送信者を詐称したメールやSMSに貼り付けたURL/リンク付文字列等をクリックさせて、クレジットカード番号やアカウントID、パスワードなどを窃取する。「フィッシング」による被害が増え続け社会問題化している近年、各団体や企業は被害軽減のための取り組みを進めている。

総務省「国民のためのサイバーセキュリティサイト」でも上記手口や対策等が説明されている。そのような中、フィッシングに関する共同調査・研究を開始。当該活動中、従来のドメイン悪用に関する調査や情報発信は十分とは言い難いとの課題感を持ち、現在のフィッシングの状況を俯瞰的にまとめた。フィッシング被害を減らすには最新かつ主流の手法への対策が必要であり、この知見は各種対策を行っている団体・企業にも活用してもらえるものだという。

マクニカは12日、FDNSとの共同研究による調査レポート『フィッシングサイトに悪用されるドメイン名の過去と現在』を公開した。同レポートは、調査手法・調査データ、フィッシングサイトURLの全体傾向、フィッシングサイトURLにおけるドメイン悪用の傾向といった内容で構成されている。

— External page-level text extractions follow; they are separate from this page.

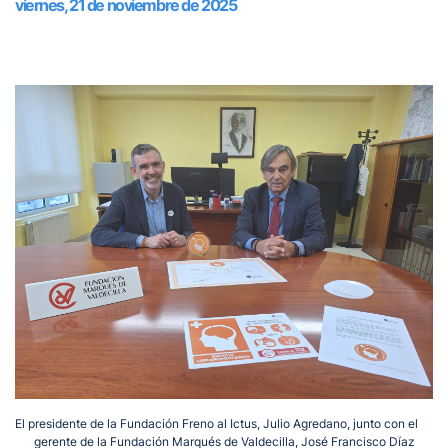
viernes, 21 de noviembre de 2025
El presidente de la Fundación Freno al Ictus, Julio Agredano, junto con el
gerente de la Fundación Marqués de Valdecilla, José Francisco Díaz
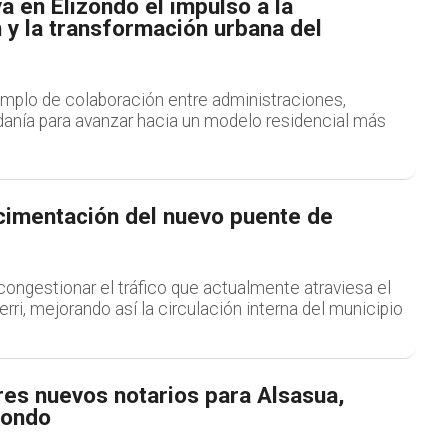
a en Elizondo el impulso a la
n y la transformación urbana del
emplo de colaboración entre administraciones,
anía para avanzar hacia un modelo residencial más
cimentación del nuevo puente de
congestionar el tráfico que actualmente atraviesa el
erri, mejorando así la circulación interna del municipio
es nuevos notarios para Alsasua,
zondo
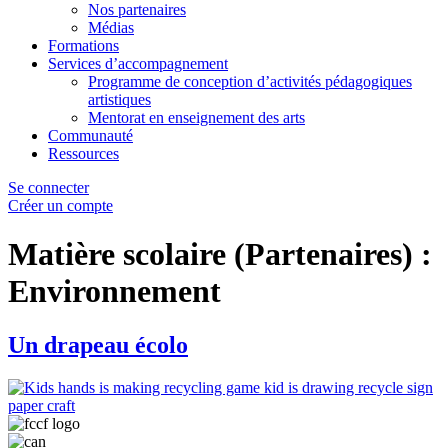
Nos partenaires
Médias
Formations
Services d’accompagnement
Programme de conception d’activités pédagogiques
artistiques
Mentorat en enseignement des arts
Communauté
Ressources
Se connecter
Créer un compte
Matière scolaire (Partenaires) :
Environnement
Un drapeau écolo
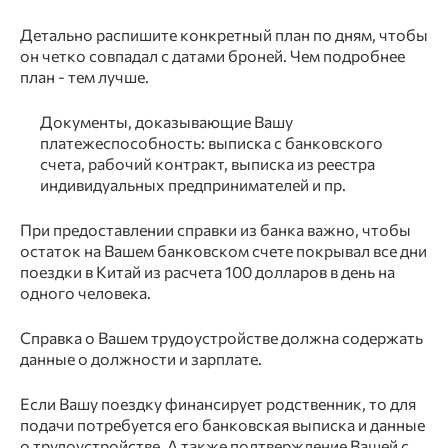
Детально распишите конкретный план по дням, чтобы
он четко совпадал с датами броней. Чем подробнее
план - тем лучше.
Документы, доказывающие Вашу
платежеспособность: выписка с банковского
счета, рабочий контракт, выписка из реестра
индивидуальных предпринимателей и пр.
При предоставлении справки из банка важно, чтобы
остаток на Вашем банковском счете покрывал все дни
поездки в Китай из расчета 100 долларов в день на
одного человека.
Справка о Вашем трудоустройстве должна содержать
данные о должности и зарплате.
Если Вашу поездку финансирует родственник, то для
подачи потребуется его банковская выписка и данные
о трудоустройстве. А также подтверждение Вашей с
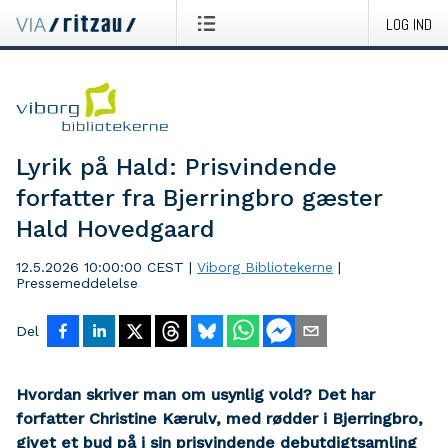
LOG IND
Lyrik på Hald: Prisvindende
forfatter fra Bjerringbro gæster
Hald Hovedgaard
12.5.2026 10:00:00 CEST
|
Viborg Bibliotekerne
|
Pressemeddelelse
Del
Hvordan skriver man om usynlig vold? Det har
forfatter Christine Kærulv, med rødder i Bjerringbro,
givet et bud på i sin prisvindende debutdigtsamling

従来のフィッシング攻撃では、フィッシングURLに有名ブランドの偽称文字列を組合わせるなどの細工がされていた。しかし今回、JPCERT/CC提供のphishurl-list(GitHub)について、2019年1月~23年12月(5年間)分を分析した結果、ブランド名を含まないフィッシングURLやサブドメインを悪用する手法へと変化していることが判明した。よって旧来のフィッシングURL判定技術では、フィッシングサイトの検出が困難になりつつあると考えられる。

フィッシング詐欺撲滅に向けて、今後も時代に即した分析と啓蒙活動に引き続き取り組んでいくという。マクニカが執筆した上記表題レポートは、同社セキュリティレポートWebサイトからダウンロードできる。